Our CT-tethered economy did very well in the short-term, but it was always vulnerable over the medium-term. It should have been critiqued and re-engineered away from a dual ‘two- speed’ economy. We used to be good at that. But it wasn’t. Instead, in the run-up to this year’s Budget, our hand was forced by larger and more powerful interests. This ‘harmonization’ will cost the Exchequer upwards of €2 billion a year. More importantly, it will lead to significant shifts in global locational advantage. It has suffocated pretty well the only policy instrument remaining to Ireland. And yet mainstream lauded the government for its ‘success’ in tinkering with the final draft of the OECD’s new regime. Look, the pressures were immense but you have to ask: what use was the solemn’n’binding Lisbon Protocol – and what did the Budget tell us about a new national Business Model. We don’t have one, that’s what.
It wasn’t just the eclipse of a strategy based on CT. The development and exploitation of Ireland’s natural energy resources have now been subsumed in the EU Commission’s ‘Green’ Agenda. This has descended like a cloud on Irish society in the form of a highly regressive Carbon Tax that further increases energy costs to Irish families and businesses because of global factors.
Our scope to forge a monetary and fiscal policy aligned to the needs and capabilities of the Irish economy has long since been ceded to Europe. Our CT strategy and energy policies have now gone the same way. With the re-imposition of the Stability and Growth Pact in 2022/3, we are left with rising interest rates and massive debt/borrowing commitments from decisions, some of them taken with little or no regard to the Irish economy and society.

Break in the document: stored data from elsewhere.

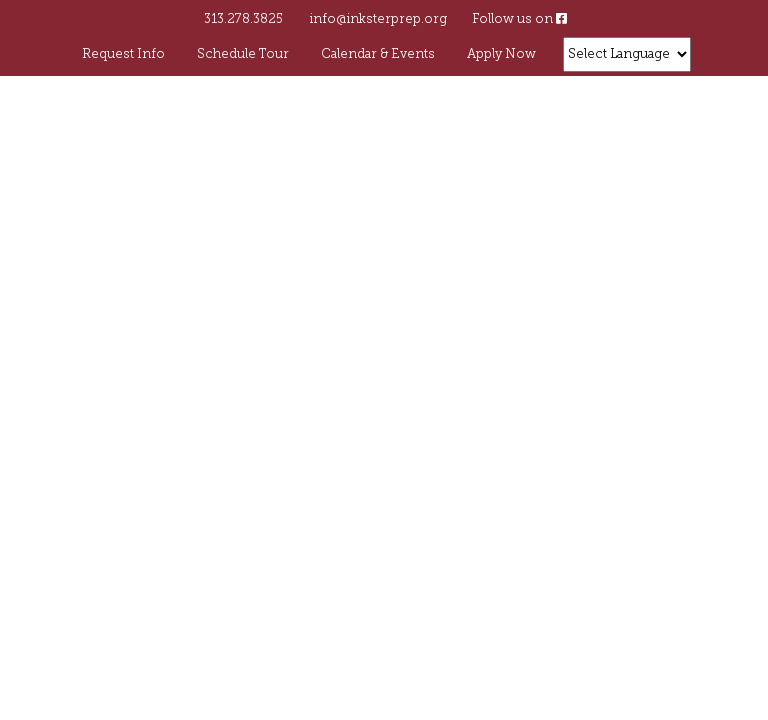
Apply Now (501, 54)
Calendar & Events (378, 54)
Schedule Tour (243, 54)
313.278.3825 (243, 19)
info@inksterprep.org (378, 19)
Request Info (123, 54)
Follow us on (519, 19)
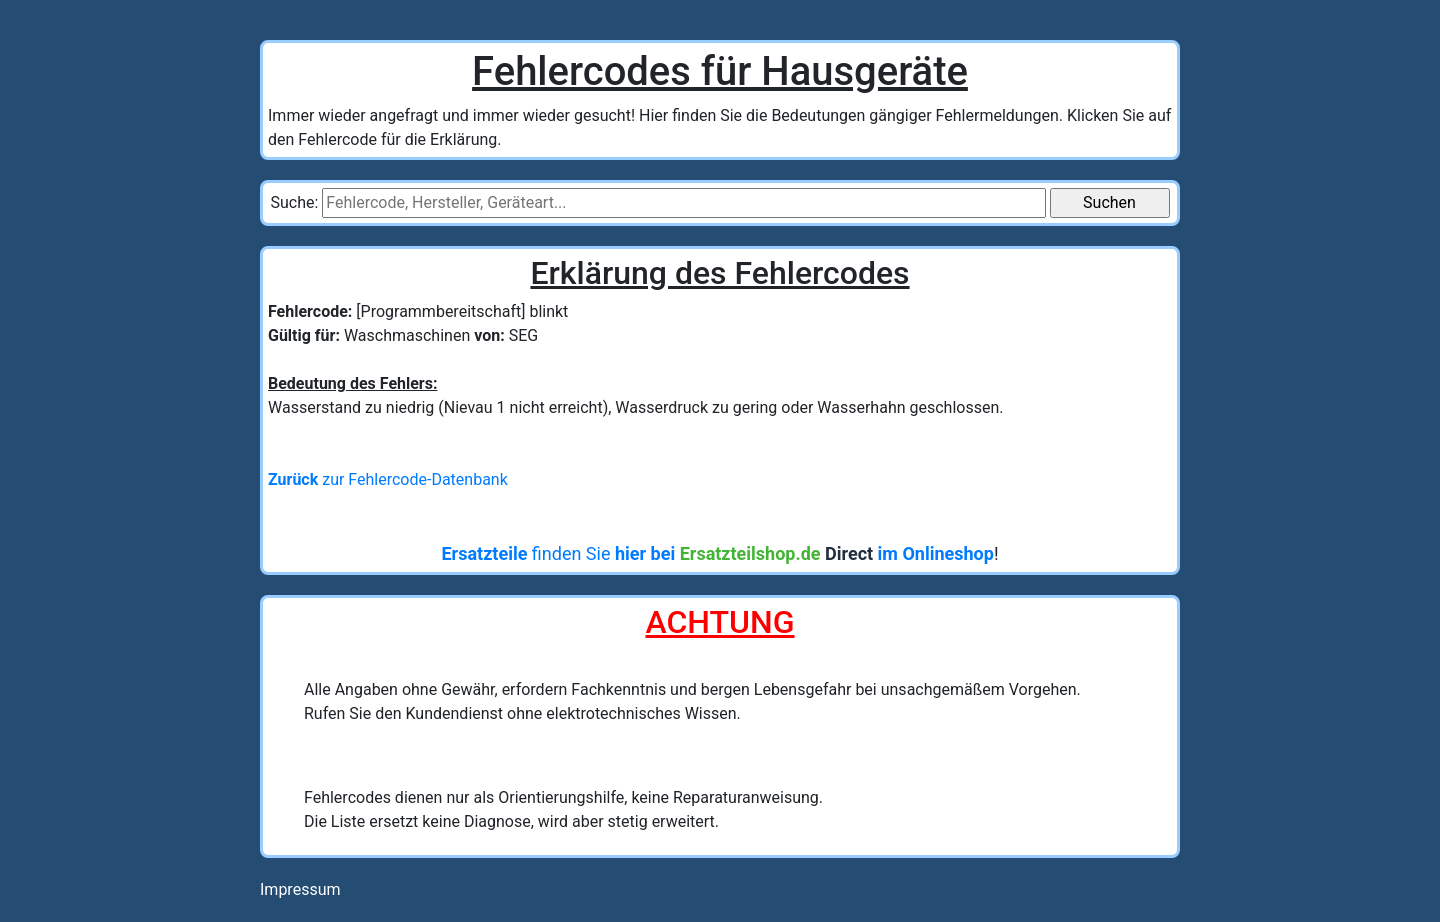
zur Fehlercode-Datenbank (388, 479)
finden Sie (717, 553)
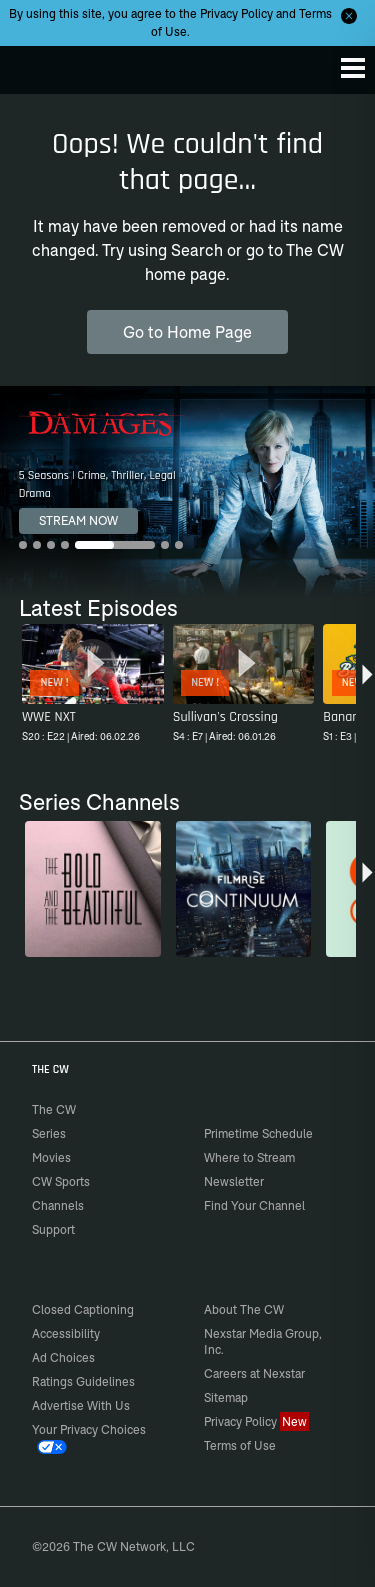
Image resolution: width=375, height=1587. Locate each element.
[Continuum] (244, 889)
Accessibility (66, 1333)
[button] (367, 686)
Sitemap (226, 1397)
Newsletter (234, 1181)
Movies (51, 1157)
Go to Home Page (187, 332)
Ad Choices (63, 1357)
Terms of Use (240, 1445)
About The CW (244, 1309)
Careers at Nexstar (254, 1373)
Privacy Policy (236, 13)
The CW (35, 65)
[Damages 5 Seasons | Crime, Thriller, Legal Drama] (187, 491)
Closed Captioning (83, 1309)
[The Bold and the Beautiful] (93, 889)
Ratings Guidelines (83, 1381)
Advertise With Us (81, 1405)
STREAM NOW (78, 520)
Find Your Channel (254, 1205)
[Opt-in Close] (349, 16)
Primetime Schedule (258, 1133)
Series (49, 1133)
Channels (58, 1205)
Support (53, 1229)
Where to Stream (249, 1157)
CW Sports (61, 1181)
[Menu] (353, 68)
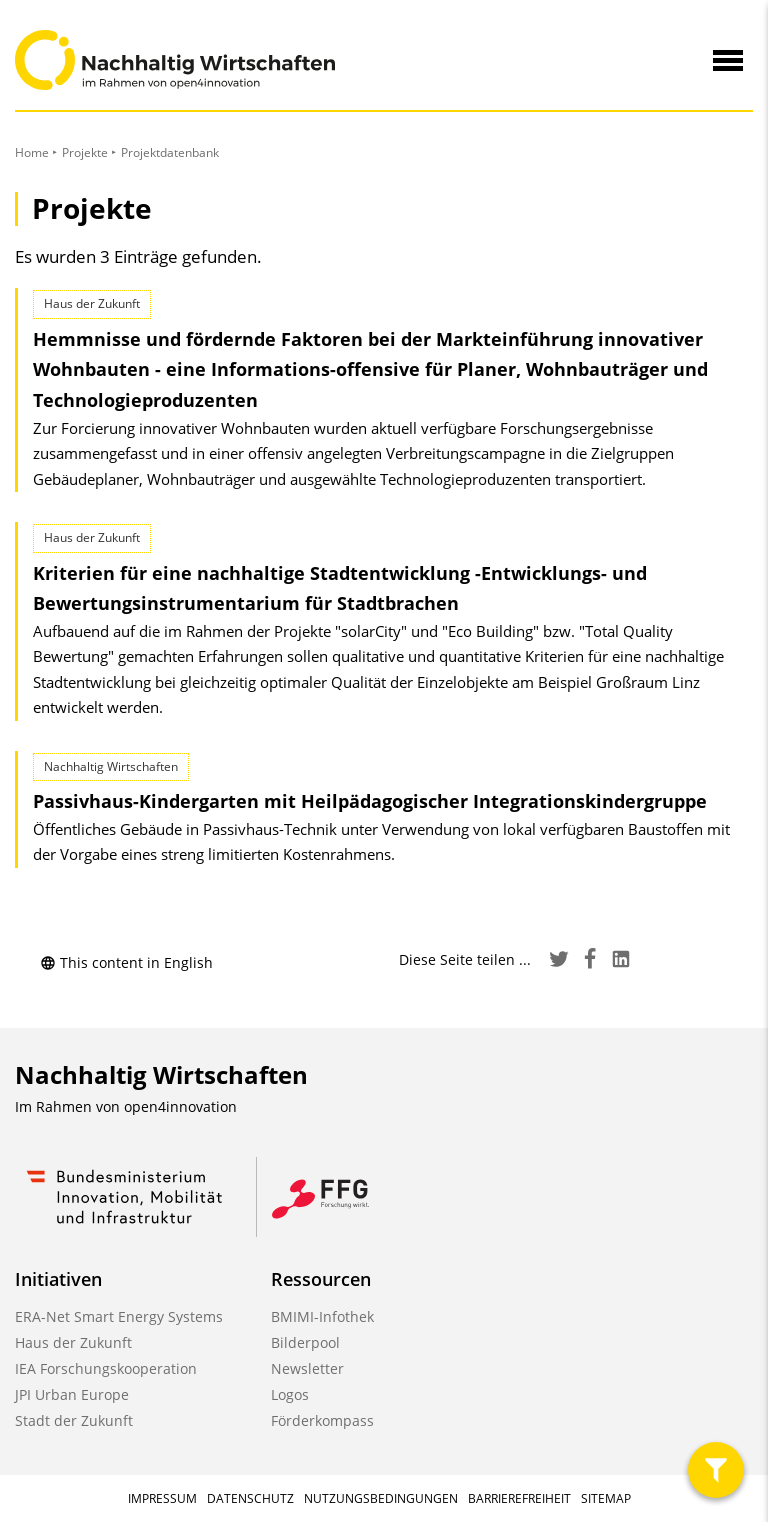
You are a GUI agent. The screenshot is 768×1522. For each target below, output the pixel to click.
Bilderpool (305, 1342)
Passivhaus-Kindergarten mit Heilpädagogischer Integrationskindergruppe (370, 801)
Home (32, 152)
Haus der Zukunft (73, 1342)
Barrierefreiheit (519, 1498)
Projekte (85, 152)
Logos (290, 1394)
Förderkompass (322, 1420)
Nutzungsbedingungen (381, 1498)
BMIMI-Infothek (322, 1316)
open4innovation (180, 1106)
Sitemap (606, 1498)
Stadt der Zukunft (74, 1420)
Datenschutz (250, 1498)
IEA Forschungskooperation (106, 1368)
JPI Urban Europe (72, 1394)
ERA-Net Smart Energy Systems (119, 1316)
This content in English (126, 962)
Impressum (162, 1498)
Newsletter (307, 1368)
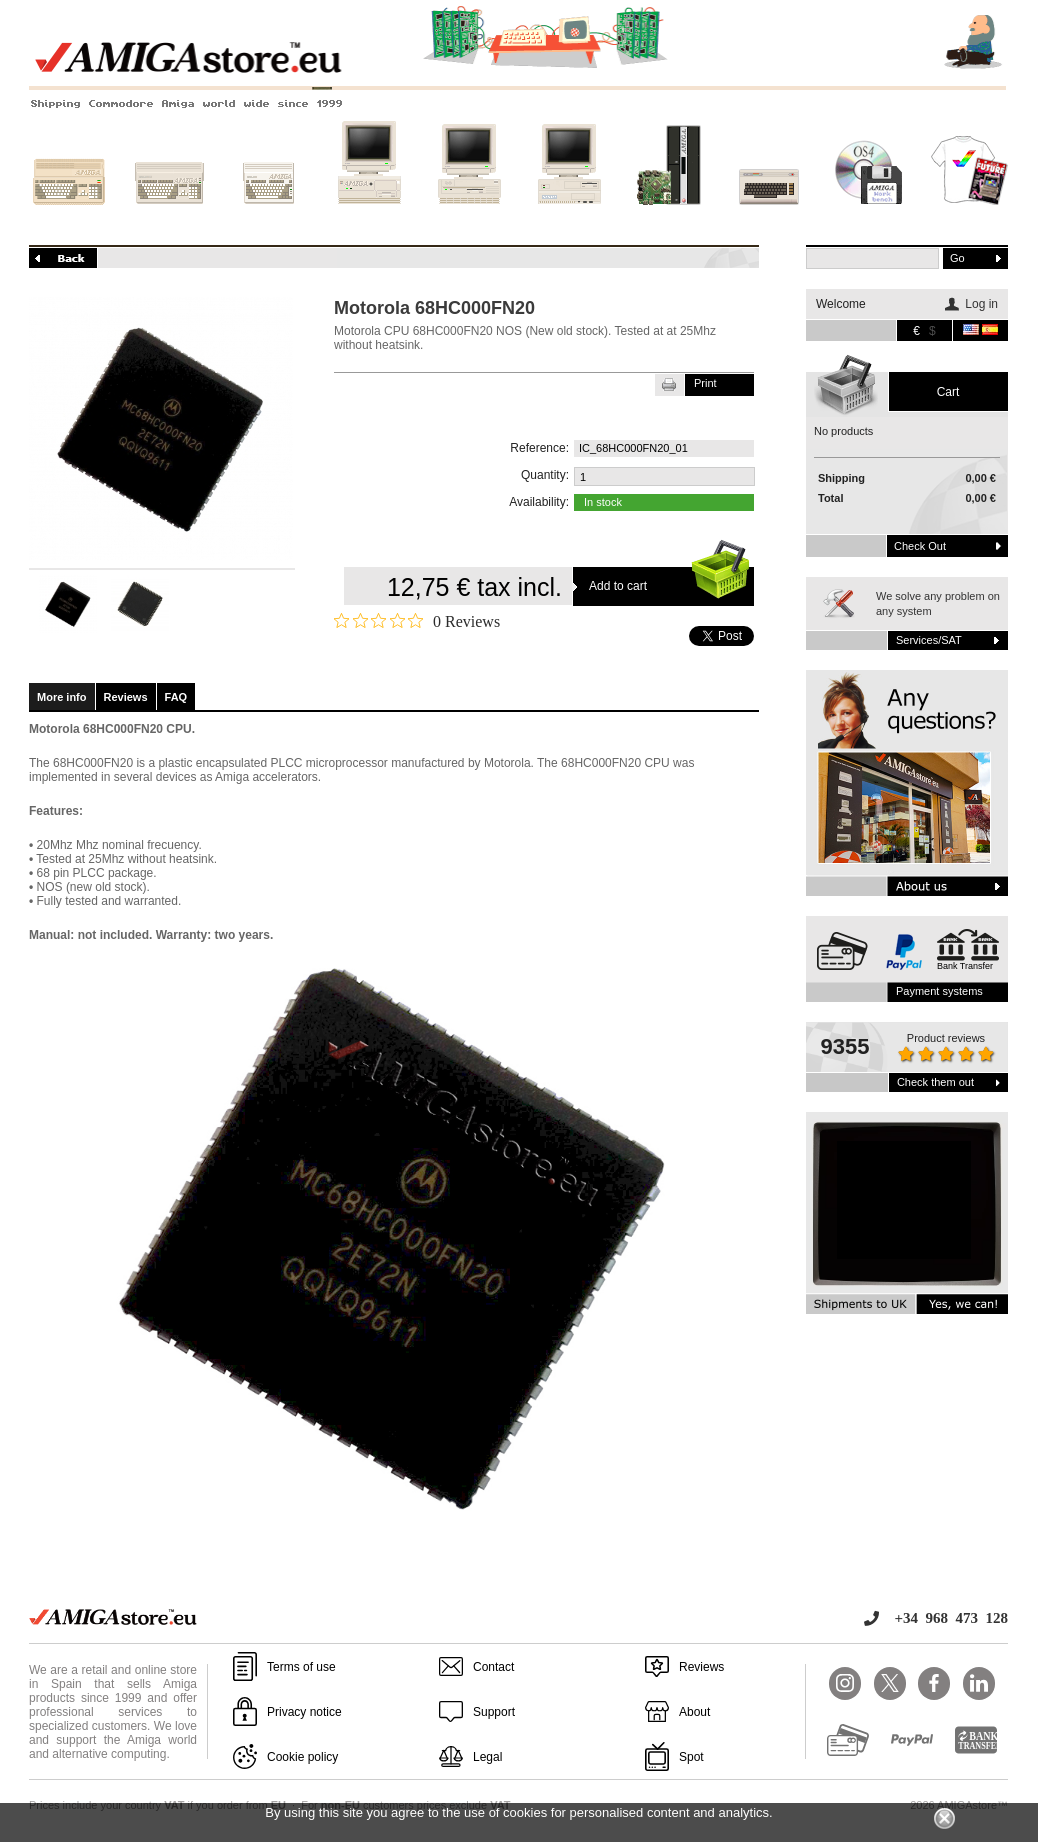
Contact (493, 1667)
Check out (920, 546)
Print (705, 383)
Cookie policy (302, 1757)
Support (494, 1712)
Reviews (126, 697)
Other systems (769, 217)
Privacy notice (304, 1712)
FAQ (176, 697)
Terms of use (301, 1667)
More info (62, 697)
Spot (691, 1757)
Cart (948, 392)
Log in (981, 304)
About (694, 1712)
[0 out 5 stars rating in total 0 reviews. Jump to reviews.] (417, 621)
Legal (487, 1757)
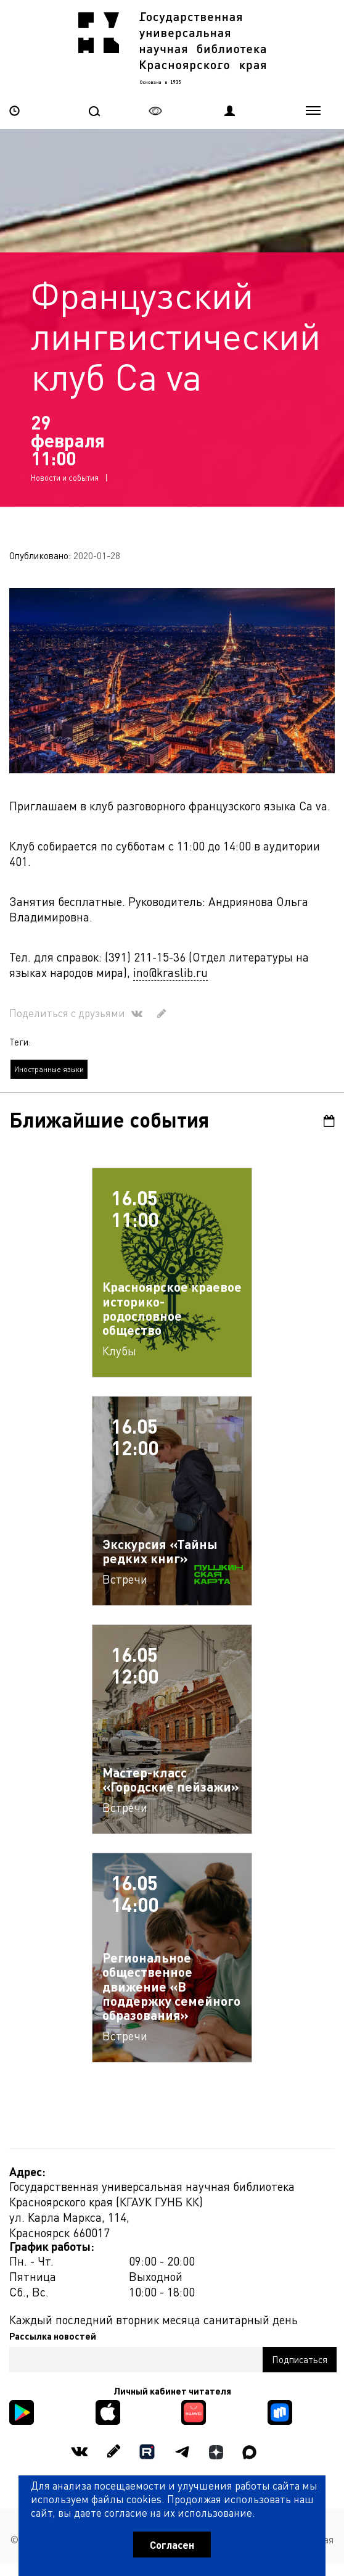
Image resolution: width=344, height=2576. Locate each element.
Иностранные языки (49, 1069)
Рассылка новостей (52, 2336)
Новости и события (65, 477)
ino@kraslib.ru (170, 972)
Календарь (329, 1121)
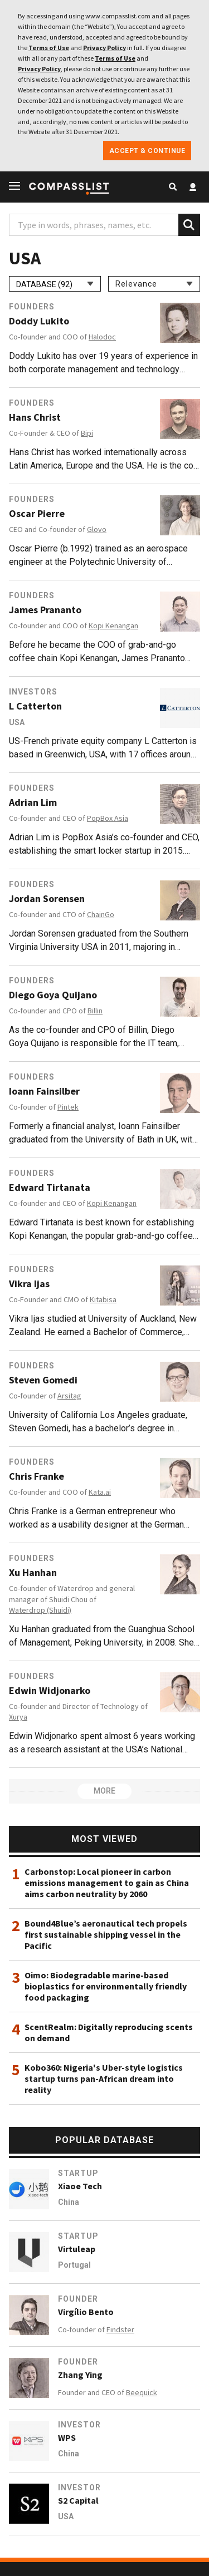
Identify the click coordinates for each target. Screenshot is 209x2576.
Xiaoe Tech (80, 2185)
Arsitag (69, 1396)
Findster (120, 2329)
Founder (78, 2299)
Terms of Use (48, 47)
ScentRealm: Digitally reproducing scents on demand (109, 2032)
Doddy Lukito (39, 321)
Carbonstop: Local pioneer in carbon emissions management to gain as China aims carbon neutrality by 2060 (107, 1882)
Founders (32, 307)
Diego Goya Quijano (53, 995)
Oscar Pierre (37, 514)
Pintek (68, 1107)
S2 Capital (78, 2500)
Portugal (74, 2265)
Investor (79, 2425)
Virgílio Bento (86, 2311)
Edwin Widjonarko (49, 1691)
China (68, 2202)
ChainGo (100, 914)
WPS (67, 2437)
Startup (78, 2173)
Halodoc (102, 337)
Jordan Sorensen (47, 899)
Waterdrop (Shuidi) (40, 1610)
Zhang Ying (80, 2374)
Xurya (18, 1717)
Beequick (141, 2392)
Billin (95, 1011)
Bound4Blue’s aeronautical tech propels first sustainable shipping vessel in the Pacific (106, 1934)
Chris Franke (36, 1476)
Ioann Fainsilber (44, 1091)
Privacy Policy (104, 47)
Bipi (87, 433)
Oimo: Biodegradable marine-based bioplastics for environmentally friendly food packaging (106, 1986)
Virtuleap (76, 2248)
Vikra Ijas (29, 1284)
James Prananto (45, 610)
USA (17, 722)
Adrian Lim (33, 802)
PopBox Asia (107, 818)
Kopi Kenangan (113, 625)
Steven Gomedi (43, 1380)
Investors (33, 692)
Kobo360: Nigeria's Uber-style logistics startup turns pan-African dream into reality (104, 2078)
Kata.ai (100, 1492)
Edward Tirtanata (49, 1187)
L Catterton (35, 706)
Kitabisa (103, 1299)
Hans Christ (35, 417)
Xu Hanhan (33, 1573)
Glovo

In short, Irelands ‘Business Model’ is now decimated and we don’t have a robust alternative. The aspirational National Development Plan is, in no sense of the word, an alternative. Neither are the albeit laudable initiatives proposed under the EU’s Pandemic Fund. The Fund started as a sensible Keynesian initiative to offset the recessionary impulses of the Pandemic. It has morphed into a mechanism that recycles Ireland’s contribution, including EU borrowing for which we are on the hook. However, with this kicker, it is now an instrument for imposing centralised control over national economic strategies and cultural values. There is another name for it and, regardless of domestic politics, the Polish Foreign Minister was surely right in highlighting the profoundly anti-democratic nature of Eu governance.
So, the 2022 Budget was really a miscellaneous set of ‘measures’ funded by stronger, multinational-led growth that ignited unexpected and fortuitous corporate tax receipts in the second half of the year. This created the ‘fiscal space’ for the government to finance allowances and tax expenditures. These will, however, be largely swallowed up by powerful and accelerating inflation pressures. These pressures are already feeding into the costs of construction, homes’ affordability, and, more generally, eroding living standards.
In the aftermath of Budget 2022 and facing global headwinds, Ireland remains beset by problems. The long-tailed effects of Covid-19 are pressuring our healthcare staff affected by record waiting lists and an adversarial political culture. There is an ongoing exit of nursing staff, a Consultant contract that makes no sense within an untenable Slaintecare model, and a compelling need for public and private sector investment in medical research. Added to that we have a continuing Housing crisis, at the heart of which is a structural deficit in the supply of new homes. This is now exacerbated by inflation and a planning process that sometimes seems designed to push people out of rural communities and towns and into high rise apartments that serve the interests of (overseas) institutional investors, rather than those of a generation scarred by successive crises and failed by a breathtakingly awful politics.